Supplied data:
++++++++++
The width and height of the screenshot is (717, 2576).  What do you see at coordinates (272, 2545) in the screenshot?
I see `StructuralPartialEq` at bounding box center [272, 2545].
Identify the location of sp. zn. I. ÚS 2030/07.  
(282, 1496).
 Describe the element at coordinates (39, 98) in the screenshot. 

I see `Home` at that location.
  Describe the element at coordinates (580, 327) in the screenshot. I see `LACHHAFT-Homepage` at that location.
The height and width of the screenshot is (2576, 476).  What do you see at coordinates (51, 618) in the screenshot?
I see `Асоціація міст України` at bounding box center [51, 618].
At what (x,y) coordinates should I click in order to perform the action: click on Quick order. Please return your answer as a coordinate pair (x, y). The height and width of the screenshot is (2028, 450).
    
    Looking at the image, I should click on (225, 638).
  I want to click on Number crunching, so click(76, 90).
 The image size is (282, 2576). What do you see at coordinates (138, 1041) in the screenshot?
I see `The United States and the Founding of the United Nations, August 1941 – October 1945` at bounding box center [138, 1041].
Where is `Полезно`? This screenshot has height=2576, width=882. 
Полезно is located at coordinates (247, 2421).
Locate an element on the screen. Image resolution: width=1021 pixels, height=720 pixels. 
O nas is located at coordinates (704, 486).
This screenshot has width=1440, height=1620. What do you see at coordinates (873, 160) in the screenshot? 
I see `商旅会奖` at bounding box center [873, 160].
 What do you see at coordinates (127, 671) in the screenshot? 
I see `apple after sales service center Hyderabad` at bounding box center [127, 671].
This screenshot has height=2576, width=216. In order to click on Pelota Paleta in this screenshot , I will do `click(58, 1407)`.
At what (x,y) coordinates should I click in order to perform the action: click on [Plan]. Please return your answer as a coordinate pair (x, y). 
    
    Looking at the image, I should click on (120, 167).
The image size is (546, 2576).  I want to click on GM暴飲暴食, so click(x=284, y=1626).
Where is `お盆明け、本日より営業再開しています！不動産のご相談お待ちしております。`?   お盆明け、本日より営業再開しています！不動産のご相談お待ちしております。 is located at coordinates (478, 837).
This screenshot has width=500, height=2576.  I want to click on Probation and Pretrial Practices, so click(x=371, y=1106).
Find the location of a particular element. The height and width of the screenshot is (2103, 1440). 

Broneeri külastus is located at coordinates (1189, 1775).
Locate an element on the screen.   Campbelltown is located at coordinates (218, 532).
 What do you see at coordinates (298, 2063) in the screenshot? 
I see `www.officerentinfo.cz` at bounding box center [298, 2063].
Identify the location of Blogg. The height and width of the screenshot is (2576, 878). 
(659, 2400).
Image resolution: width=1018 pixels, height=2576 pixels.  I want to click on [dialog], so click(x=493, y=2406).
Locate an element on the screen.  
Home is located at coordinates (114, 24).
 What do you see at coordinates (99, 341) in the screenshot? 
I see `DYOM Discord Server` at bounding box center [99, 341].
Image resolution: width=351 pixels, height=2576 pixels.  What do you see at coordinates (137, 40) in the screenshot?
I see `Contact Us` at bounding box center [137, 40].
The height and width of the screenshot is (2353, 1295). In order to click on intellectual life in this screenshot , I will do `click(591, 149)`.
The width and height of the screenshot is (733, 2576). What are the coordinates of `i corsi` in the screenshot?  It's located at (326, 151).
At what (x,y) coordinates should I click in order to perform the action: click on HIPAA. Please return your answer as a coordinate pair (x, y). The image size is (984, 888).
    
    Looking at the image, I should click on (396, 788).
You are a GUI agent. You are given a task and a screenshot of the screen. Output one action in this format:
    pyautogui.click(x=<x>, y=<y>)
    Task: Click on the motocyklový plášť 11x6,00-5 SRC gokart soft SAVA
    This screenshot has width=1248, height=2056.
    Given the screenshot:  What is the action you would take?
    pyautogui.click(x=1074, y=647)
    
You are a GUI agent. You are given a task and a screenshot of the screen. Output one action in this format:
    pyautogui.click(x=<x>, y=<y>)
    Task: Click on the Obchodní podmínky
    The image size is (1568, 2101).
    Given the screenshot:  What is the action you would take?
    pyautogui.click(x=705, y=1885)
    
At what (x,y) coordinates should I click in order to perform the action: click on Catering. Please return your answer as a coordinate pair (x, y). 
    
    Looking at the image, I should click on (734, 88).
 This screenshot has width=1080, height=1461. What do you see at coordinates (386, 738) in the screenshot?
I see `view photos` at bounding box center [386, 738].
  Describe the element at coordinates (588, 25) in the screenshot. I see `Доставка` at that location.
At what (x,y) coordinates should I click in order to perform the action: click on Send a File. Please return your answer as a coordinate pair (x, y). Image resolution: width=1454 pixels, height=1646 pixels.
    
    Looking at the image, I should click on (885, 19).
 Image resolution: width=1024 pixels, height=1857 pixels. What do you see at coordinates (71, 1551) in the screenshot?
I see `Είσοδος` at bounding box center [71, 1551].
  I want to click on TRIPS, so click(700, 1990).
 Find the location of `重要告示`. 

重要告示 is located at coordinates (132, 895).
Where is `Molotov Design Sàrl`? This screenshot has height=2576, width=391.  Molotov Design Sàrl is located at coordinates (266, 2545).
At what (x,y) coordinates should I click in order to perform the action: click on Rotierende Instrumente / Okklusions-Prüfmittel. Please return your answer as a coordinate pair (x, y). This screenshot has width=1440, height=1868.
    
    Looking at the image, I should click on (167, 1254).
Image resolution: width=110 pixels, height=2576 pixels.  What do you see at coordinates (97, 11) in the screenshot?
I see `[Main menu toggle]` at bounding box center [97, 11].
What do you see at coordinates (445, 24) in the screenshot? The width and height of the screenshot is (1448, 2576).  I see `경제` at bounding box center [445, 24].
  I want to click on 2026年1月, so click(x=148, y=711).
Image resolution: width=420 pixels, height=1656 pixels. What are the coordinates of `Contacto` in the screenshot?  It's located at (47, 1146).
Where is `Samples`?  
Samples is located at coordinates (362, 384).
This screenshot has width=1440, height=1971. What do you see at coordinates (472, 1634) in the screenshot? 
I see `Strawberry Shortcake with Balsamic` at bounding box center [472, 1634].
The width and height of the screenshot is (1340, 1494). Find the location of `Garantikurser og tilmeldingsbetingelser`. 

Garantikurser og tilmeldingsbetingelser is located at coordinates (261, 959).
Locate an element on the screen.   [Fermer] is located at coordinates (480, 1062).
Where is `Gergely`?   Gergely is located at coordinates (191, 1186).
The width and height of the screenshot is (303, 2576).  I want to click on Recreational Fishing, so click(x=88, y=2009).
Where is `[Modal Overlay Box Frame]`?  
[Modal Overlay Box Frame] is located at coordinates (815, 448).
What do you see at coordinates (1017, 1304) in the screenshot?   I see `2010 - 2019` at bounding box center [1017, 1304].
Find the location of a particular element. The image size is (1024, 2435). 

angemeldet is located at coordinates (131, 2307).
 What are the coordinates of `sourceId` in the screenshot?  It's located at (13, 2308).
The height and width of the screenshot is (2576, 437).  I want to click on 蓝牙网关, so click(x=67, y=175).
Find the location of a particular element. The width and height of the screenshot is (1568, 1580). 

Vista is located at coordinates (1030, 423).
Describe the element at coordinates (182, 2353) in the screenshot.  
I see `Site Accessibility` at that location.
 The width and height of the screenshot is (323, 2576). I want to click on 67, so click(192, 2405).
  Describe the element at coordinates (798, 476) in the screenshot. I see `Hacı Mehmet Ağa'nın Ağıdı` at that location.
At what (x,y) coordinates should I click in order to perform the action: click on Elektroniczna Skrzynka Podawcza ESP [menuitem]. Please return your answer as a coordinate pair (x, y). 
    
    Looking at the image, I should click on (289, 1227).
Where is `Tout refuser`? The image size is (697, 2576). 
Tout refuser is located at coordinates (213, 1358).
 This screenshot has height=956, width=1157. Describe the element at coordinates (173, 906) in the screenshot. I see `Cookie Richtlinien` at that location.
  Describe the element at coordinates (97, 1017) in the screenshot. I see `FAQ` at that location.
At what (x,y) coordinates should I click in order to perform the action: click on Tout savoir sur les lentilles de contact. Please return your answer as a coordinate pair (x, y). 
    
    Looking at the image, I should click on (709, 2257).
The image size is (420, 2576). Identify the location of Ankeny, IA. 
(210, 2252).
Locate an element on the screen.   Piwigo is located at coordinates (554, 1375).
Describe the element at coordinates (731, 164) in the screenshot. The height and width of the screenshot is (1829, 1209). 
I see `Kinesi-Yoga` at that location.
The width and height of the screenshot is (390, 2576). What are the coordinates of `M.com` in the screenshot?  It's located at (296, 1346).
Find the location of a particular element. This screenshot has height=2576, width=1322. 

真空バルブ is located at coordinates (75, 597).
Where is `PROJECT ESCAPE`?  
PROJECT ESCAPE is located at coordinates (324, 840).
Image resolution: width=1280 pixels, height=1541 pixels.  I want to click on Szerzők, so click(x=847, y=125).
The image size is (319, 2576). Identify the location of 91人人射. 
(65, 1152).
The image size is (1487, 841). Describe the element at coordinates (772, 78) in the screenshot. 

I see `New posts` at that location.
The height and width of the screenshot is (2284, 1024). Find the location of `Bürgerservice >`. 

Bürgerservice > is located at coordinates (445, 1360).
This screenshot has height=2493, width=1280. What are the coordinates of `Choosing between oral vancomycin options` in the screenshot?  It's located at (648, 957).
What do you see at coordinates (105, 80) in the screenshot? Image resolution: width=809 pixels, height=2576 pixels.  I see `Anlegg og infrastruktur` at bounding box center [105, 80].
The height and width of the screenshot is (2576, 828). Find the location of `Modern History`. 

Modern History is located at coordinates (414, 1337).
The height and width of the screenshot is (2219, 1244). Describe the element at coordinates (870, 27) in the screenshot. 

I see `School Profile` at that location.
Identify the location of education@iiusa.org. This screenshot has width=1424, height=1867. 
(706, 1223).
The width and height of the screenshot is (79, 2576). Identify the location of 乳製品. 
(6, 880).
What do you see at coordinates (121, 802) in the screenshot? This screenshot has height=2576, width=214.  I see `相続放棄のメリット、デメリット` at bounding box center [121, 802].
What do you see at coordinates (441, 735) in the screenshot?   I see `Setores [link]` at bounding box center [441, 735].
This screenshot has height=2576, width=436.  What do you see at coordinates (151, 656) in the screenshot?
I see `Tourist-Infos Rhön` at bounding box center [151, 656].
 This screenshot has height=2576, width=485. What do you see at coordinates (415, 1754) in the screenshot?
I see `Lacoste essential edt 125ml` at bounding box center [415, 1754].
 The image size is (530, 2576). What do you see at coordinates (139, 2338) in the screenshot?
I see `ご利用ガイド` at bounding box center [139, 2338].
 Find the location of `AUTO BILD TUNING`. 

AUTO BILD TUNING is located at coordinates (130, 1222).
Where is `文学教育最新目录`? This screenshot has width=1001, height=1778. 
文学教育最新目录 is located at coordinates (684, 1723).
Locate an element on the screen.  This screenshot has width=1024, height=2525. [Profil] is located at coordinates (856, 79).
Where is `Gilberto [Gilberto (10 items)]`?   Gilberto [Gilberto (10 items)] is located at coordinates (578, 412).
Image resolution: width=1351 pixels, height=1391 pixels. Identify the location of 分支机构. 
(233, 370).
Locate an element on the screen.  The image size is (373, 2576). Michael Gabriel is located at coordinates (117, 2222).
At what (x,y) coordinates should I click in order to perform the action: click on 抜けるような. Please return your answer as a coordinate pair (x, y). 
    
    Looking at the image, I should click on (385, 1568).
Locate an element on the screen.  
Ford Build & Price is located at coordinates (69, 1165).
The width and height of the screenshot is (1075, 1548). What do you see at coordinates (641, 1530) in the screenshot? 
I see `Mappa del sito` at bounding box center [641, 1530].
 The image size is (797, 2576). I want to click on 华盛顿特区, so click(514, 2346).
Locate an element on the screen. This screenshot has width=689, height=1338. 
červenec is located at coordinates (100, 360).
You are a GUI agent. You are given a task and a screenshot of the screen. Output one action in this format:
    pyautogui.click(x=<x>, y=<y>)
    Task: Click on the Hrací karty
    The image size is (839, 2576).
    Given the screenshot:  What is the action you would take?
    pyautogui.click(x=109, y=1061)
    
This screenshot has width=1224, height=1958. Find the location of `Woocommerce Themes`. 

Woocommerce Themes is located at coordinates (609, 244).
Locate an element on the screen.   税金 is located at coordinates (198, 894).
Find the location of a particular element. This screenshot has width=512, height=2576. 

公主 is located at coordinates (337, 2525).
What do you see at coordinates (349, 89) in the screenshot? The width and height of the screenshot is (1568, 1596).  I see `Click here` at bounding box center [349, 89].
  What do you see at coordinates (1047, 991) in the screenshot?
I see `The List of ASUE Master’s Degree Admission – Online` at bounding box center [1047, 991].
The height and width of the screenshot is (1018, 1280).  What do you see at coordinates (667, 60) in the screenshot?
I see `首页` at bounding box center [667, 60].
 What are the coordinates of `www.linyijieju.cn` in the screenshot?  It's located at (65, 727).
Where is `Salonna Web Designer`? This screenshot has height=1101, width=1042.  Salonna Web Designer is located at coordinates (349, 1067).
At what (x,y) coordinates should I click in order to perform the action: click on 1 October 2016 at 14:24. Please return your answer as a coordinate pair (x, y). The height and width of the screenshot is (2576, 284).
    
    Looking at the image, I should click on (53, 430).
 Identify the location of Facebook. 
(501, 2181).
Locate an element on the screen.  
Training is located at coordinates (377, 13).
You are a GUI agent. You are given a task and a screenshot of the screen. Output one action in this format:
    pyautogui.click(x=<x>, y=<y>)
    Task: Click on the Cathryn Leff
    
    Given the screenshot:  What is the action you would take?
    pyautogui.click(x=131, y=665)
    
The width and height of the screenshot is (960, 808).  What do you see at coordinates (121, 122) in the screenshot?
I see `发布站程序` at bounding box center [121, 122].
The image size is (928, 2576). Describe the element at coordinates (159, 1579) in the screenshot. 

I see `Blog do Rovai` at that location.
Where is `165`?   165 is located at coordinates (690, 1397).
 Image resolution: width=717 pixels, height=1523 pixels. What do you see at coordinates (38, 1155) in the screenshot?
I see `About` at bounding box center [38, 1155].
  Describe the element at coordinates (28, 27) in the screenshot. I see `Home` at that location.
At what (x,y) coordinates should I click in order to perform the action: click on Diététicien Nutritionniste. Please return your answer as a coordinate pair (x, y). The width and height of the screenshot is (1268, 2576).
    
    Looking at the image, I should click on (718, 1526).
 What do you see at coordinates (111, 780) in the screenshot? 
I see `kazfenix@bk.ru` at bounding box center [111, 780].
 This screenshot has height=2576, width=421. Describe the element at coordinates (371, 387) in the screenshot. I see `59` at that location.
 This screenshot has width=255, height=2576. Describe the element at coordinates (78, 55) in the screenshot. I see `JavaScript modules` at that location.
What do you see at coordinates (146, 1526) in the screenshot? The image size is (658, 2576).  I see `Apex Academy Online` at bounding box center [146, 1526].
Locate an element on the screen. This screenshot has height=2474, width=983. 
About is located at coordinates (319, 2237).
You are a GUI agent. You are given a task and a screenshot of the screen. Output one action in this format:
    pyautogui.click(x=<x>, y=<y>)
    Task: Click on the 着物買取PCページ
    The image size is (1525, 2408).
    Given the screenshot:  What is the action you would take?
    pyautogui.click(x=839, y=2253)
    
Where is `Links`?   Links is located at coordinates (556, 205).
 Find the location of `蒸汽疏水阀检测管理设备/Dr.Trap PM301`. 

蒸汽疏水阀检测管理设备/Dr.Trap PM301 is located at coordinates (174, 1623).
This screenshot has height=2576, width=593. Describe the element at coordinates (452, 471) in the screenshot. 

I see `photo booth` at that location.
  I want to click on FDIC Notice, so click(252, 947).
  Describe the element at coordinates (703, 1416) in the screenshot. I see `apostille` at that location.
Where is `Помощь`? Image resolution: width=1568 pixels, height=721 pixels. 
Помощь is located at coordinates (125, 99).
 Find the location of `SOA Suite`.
++++++++++
Your instructions: Retype, exactly and in full, the lines above from the one containing "What do you see at coordinates (99, 341)" through the one containing "The height and width of the screenshot is (2353, 1295).".

Expected answer:
 What do you see at coordinates (99, 341) in the screenshot? 
I see `DYOM Discord Server` at bounding box center [99, 341].
Image resolution: width=351 pixels, height=2576 pixels.  What do you see at coordinates (137, 40) in the screenshot?
I see `Contact Us` at bounding box center [137, 40].
The height and width of the screenshot is (2353, 1295). In order to click on intellectual life in this screenshot , I will do `click(591, 149)`.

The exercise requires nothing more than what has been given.